Monday, November 14, 2005

"My wings are closed and I cannot fly"

Afghanistan has made enormous progress in the four years since its liberation from the Taliban and al Qaeda. Unfortunately, the country still has a long way to go. This was demonstrated in horrifying fashion by the recent murder of female Afghan poet Nadia Anjuman. Yesterday's Sunday Times tells the story:

The 25-year-old Afghan had garnered wide praise in literary circles for the book Gule Dudi — Dark Flower — and was at work on a second volume.

Friends say her family was furious, believing that the publication of poetry by a woman about love and beauty had brought shame on it.

“She was a great poet and intellectual but, like so many Afghan women, she had to follow orders from her husband,” said Nahid Baqi, her best friend at Herat University.

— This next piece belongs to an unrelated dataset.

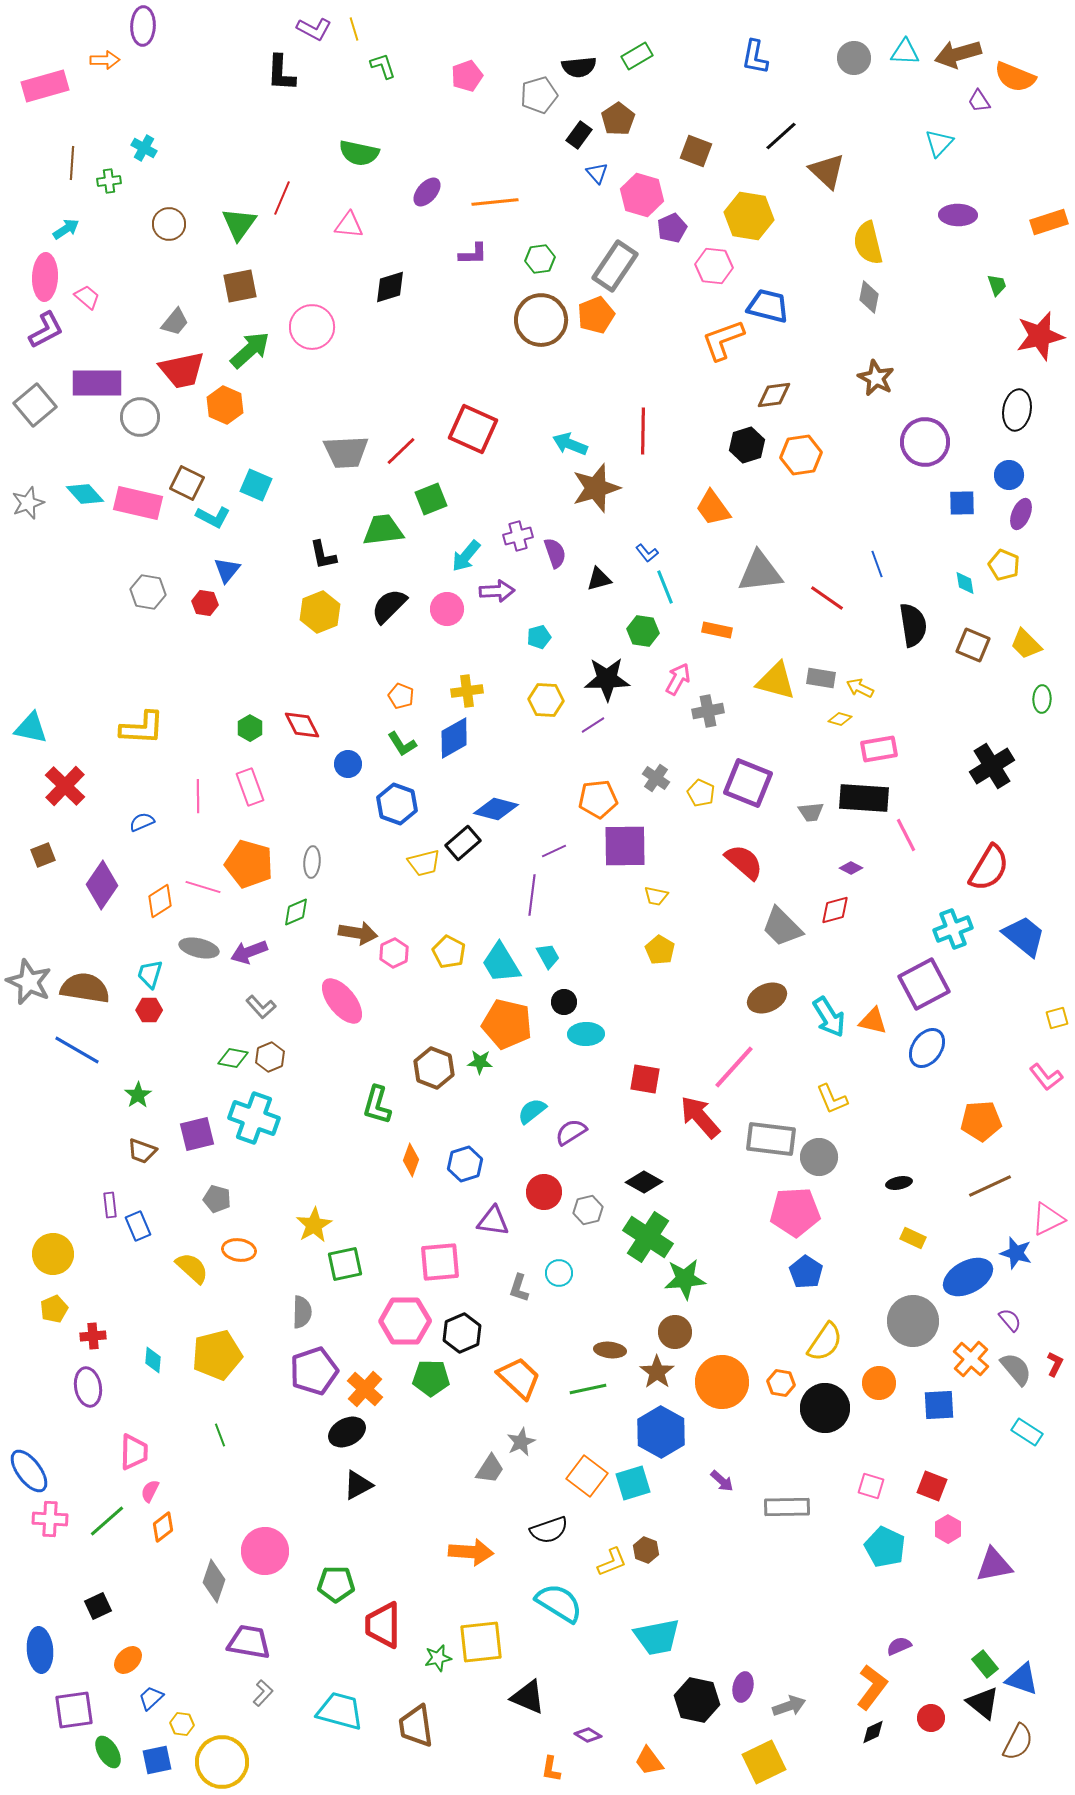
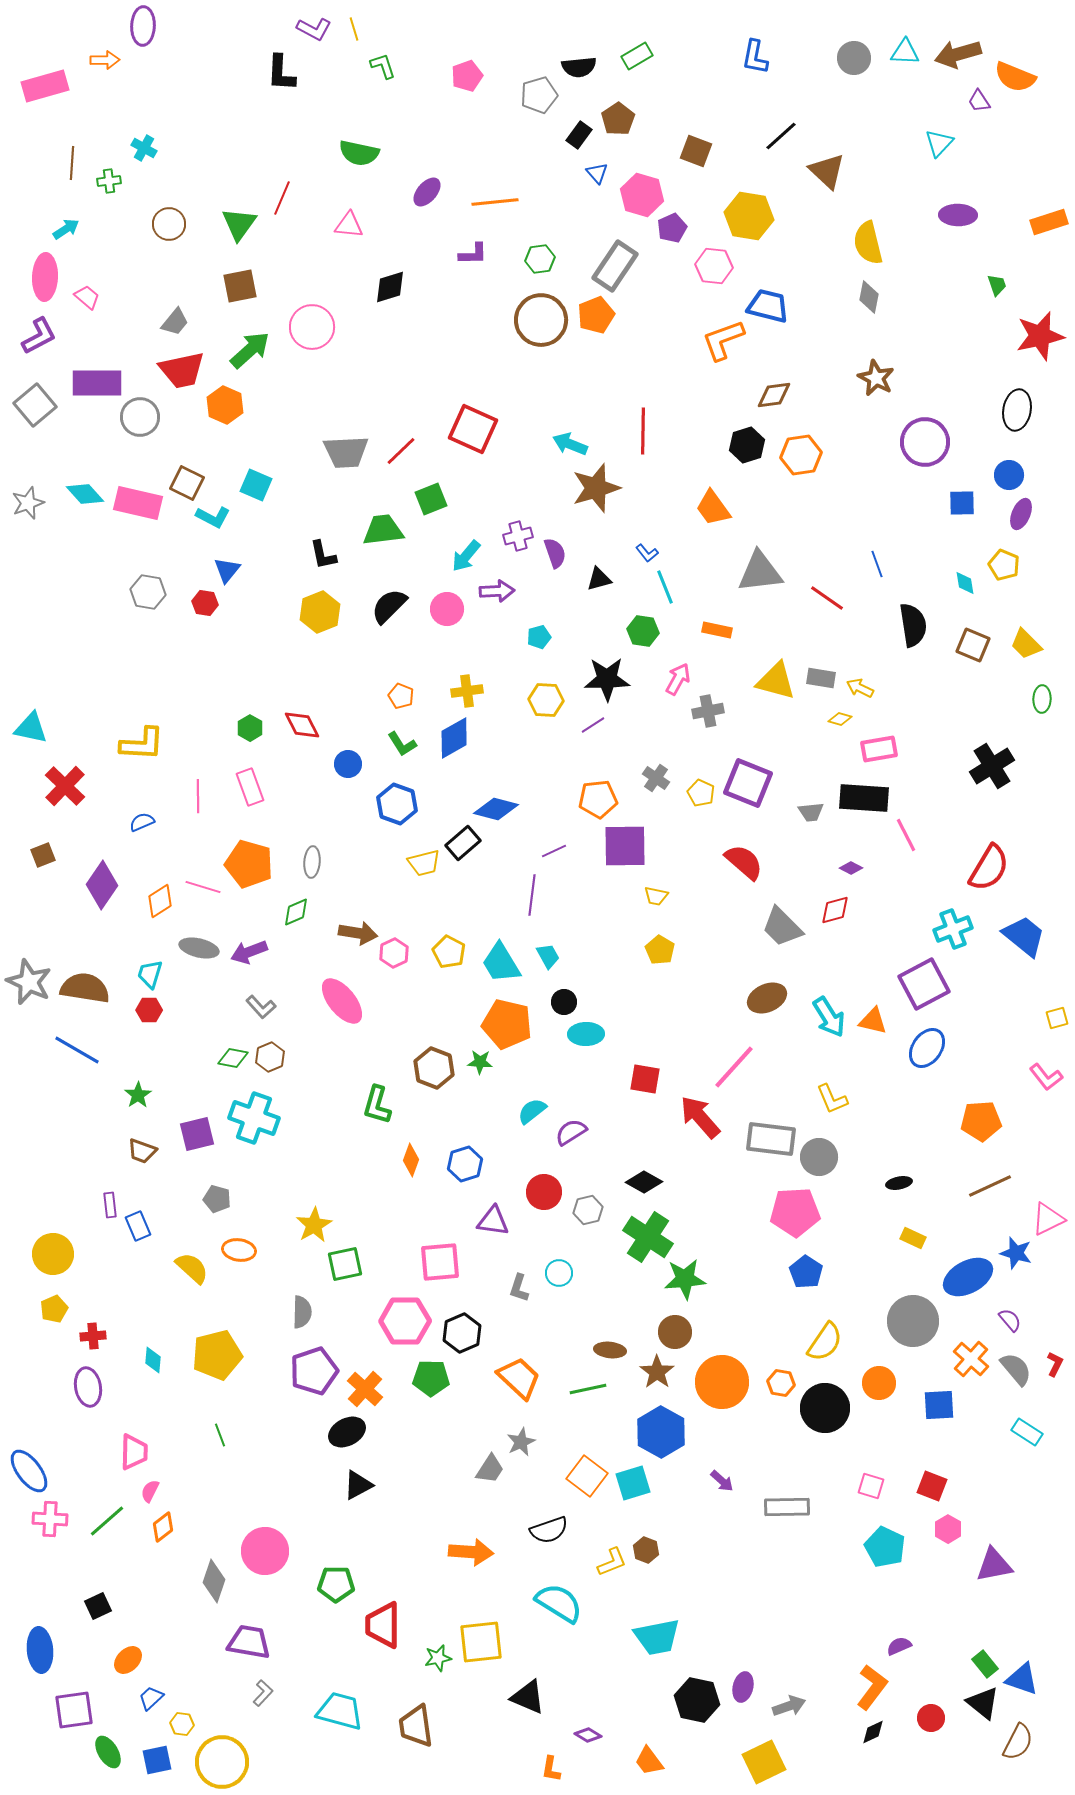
purple L-shape at (46, 330): moved 7 px left, 6 px down
yellow L-shape at (142, 728): moved 16 px down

Farid Ahmad Majid Mia, 29, Anjuman’s husband, is in police custody after confessing to having slapped her during a row. But he denies murder and claims that his wife committed suicide. The couple had a six-month-old son.

Anjuman's interest in poetry began under the Taliban, where she and other women in the city of Herat risked death by forming a secret literary society. Her loss is a tremendous blow both to Afghan literature and to the rights of women in that country.

The Taliban has been reduced to a small but still dangerous guerilla movement. The tribal culture that they sprang from, however, remains a powerful force. It will take a long, sustained commitment by America and the West to help the Afghan people overcome this legacy.